27 And whoever desires to be first among you, let him be your slave—
28 just as the Son of Man did not come to be served, but to serve, and to give His life a ransom for many.”

Mutual service in Christ isn’t what I’m talking about. I’m talking about the fathers and mothers that teach their daughters that they are called to cook and clean and pick up after their fathers and brothers, that they are to serve, while the men are to be served.

And here is where it gets interesting. If I name the names of people who teach this (of which there are many) the response will be “Why did you name names? Did you confront them first? I know that they are good men who love the Lord!” And on and on.

But if I DON’T name names, then the response is “I’ve been a Christian my WHOLE LIFE and have never, ever heard anyone teaching this!”

Any reason at all to discount what I am saying. So I would simply invite you to look over my facebook page and see the hundreds of men and women who have been taught exactly what I am saying – that women’s goal is to be married and to serve men. Men are called to be served at home, since they have to do all the hard work.

None of this is taught in scripture. Yes, the scripture teaches women to serve. It also teaches men to serve. It teaches apostles and prophets, martyrs and pastors and teachers to serve.

And not just “I tell them what to do” kind of service, nor the kind of service like the Pope of Rome, surrounded by wealth, power and prestige and calling himself the “servant of servants”. This is not at all the kind of service that scripture calls for.

It calls for us – men and women – to put on the apron, do a load of laundry, mop the floor, bring our loved ones coffee, love, honor and respect one another.

When Jesus washed his disciples’ feet, it was the work of a servant – THAT is the kind of service Jesus calls us all to.

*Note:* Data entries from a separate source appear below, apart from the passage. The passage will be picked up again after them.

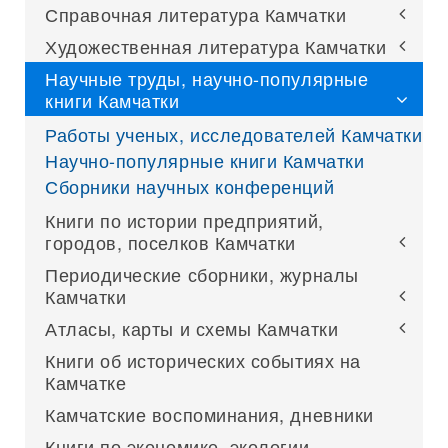
Справочная литература Камчатки
Художественная литература Камчатки
Научные труды, научно-популярные
книги Камчатки
Работы ученых, исследователей Камчатки
Научно-популярные книги Камчатки
Сборники научных конференций
Книги по истории предприятий,
городов, поселков Камчатки
Периодические сборники, журналы
Камчатки
Атласы, карты и схемы Камчатки
Книги об исторических событиях на
Камчатке
Камчатские воспоминания, дневники
Книги по экономике, экологии,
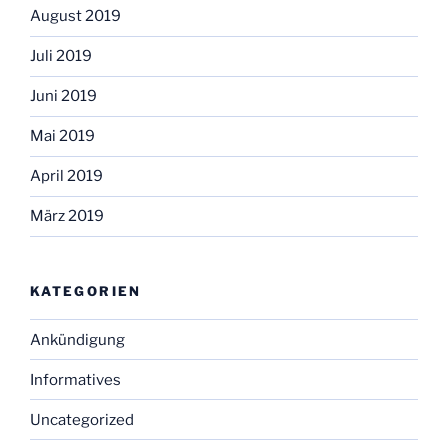
August 2019
Juli 2019
Juni 2019
Mai 2019
April 2019
März 2019
KATEGORIEN
Ankündigung
Informatives
Uncategorized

If you are teaching your boys and girls to have a servant’s heart, you have no argument from me.

It is the teaching that only GIRLS are called to serve. That boys are called to lead and to BE served. None of this is in the bible.

Maybe we can do better. Maybe we can teach our daughters to grow to their full potential, led by the Holy Spirit, with gifts and callings and personalities all their own.

And maybe we can teach them that they can live their lives fully before the face of God without fear and shame, whether they ever marry or not.

Perhaps God’s will for our daughters, just like his will for our sons, is that they be conformed to the image of God’s Son, and thus become fully human, fully alive – without ever having to suppress their voice or their beauty or their wisdom out of fear of insecure masculinity.

Marriage should allow both men and women to be fully who they are before God, thriving and loving as image-bearers, and thus a fountain of blessing to all who know them.

Why isn’t this our goal?

I posted something similar to that on Facebook yesterday and people are losing their minds. I’m being called a hater of God, an unbeliever, a bad influence on Christian women, a pagan, a feminist, a heathen, non-reformed, a Satanist, and so on.

It got me thinking –

Pharaoh lost his mind when Moses said, “Thus saith the Lord, Let my people go.” He didn’t want to lose the work of the slaves. It, after all, was the order that his gods placed on the world. Pharaoh and Egyptian males first, women and Israelites next. Every knows that, right? It is the natural order of things.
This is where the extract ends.